My crypts, just went crazy in my tank, they want to take over. I have to take out some bunches every month or 2. 

Some leaves border slightly curled inward. My ludwigia show a little bit of the same problem.

Can a crypt fanatic already encounter that problem.

Thanks


----------



## HeyPK (Jan 23, 2004)

Are they curled upwards (towards the top of the leaf) or downwards (towards the bottom of the leaf? If they are growing well, then the curling is probably their normal appearance and nothing to worry about. Could you produce a picture?


----------



## Glouglou (Feb 21, 2006)

*Thanks to answer*

The curling happening along the edge of the plant, around 1/8 to 1/4 of a inch from the very edge. It not seem to be concentrate on top or at the base of the leaves, but I will check. Some Ludwigia leaves are more like a reverse spoon.

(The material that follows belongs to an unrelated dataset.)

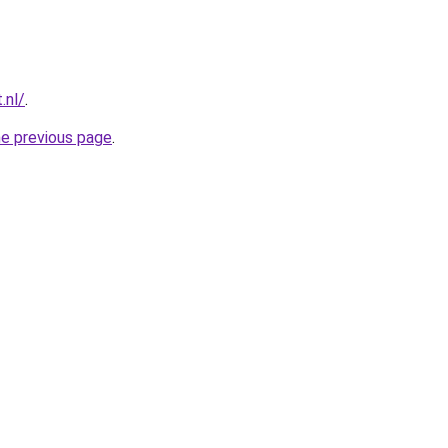
.nl/
.
he previous page
.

I really need a digital camera....


----------



## HeyPK (Jan 23, 2004)

C. beckettii leaves curl down. Are your plants like this?


----------



## Glouglou (Feb 21, 2006)

*answer to HeyPK*

Well they are exactly like that, not that color but the curling is the same.
I don't know if they are C. beckettii but the form of the leaves are the same.
Mine got the older leaves dark green and bronze. The one in the shade are more greener.

Ok know I have to take care of those Ludwigia.

Thanks


----------



## HeyPK (Jan 23, 2004)

That type of curling is healthy and normal for some species of Cryptocoryne. As for the Ludwigia----I don't know, but if the Ludwigia is growing and otherwise looks healthy, I wouldn't worry. It is probably normal, too.


----------



## gac (Nov 12, 2005)

Hi,
I've had that curling as a precursor to calcium defiency, the leaves curl, get little holes, then the leaf splits as the growing tip rots out. Keep an eye on it. once calcium is added new leaves tend not to curl as much as they get older.

Cheers
Glen


----------



## rs79 (Dec 7, 2004)

Curling leaves is usually a sign of a too high nitrate level. Ie, > 50 ppm.


----------